[Reversible alterations in the neuroimages associated with vigabatrine treatment in infants with epileptic spasms].

Introduction: Vigabatrin (VGB) is a first-line drug for the treatment of infantile spasms. Recently, several reports claim the existence of abnormalities in magnetic resonance imaging (MRI) (particularly affecting basal ganglia, and visible in T2 and diffusion sequences) in infants with spasms that were receiving high doses of VGB (> 100 mg/kg/day), which appear to be reversible after withdrawal of treatment.

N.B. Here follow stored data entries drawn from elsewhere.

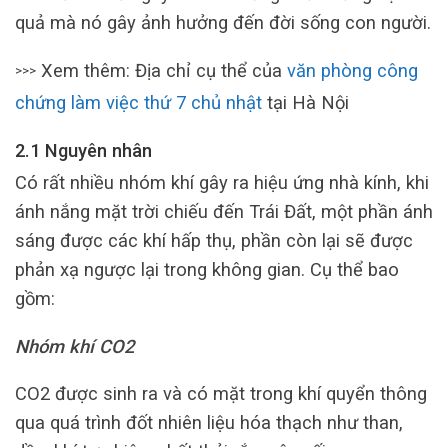
quả mà nó gây ảnh hưởng đến đời sống con người.
Xem thêm: Địa chỉ cụ thể của
văn phòng công
>>>
chứng làm việc thứ 7 chủ nhật
tại Hà Nội
2.1 Nguyên nhân
Có rất nhiều nhóm khí gây ra hiệu ứng nhà kính, khi
ánh nắng mặt trời chiếu đến Trái Đất, một phần ánh
sáng được các khí hấp thụ, phần còn lại sẽ được
phản xạ ngược lại trong không gian. Cụ thể bao
gồm:
Nhóm khí CO2
CO2 được sinh ra và có mặt trong khí quyển thông
qua quá trình đốt nhiên liệu hóa thạch như than,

Case Reports: We present two cases with an epileptic encephalopathy in the first year of life and seizures consisting of infantile spasms. Both were treated with several antiepileptic drugs, including VGB up to a maximum dosage of 200 mg/kg/day. At the age of 11 and 28 months, respectively, MRI images showed marked signal hyperintensities on T2-sequences on bilateral globus pallidus, thalamus, posterior portion of the brainstem and dentate nuclei, also visible on diffusion sequences. Both had previous unaltered MRI studies. After excluding an underlying metabolic disease, VGB withdrawal is decided, appreciating the reversibility of those lesions in a prospective MRI study, three months later.

Conclusions: We must consider and carefully evaluate findings on brain MRI in infants receiving VGB at high doses for treatment of spasms. The apparent cytotoxic effect on basal ganglia could simulate metabolic/mitochondrial diseases. By knowing this effect of VGB and its typical MRI features, unnecessary testing can be avoided in young infants with epileptic encephalopathies, including complex procedures like muscle biopsy or a new metabolic screening.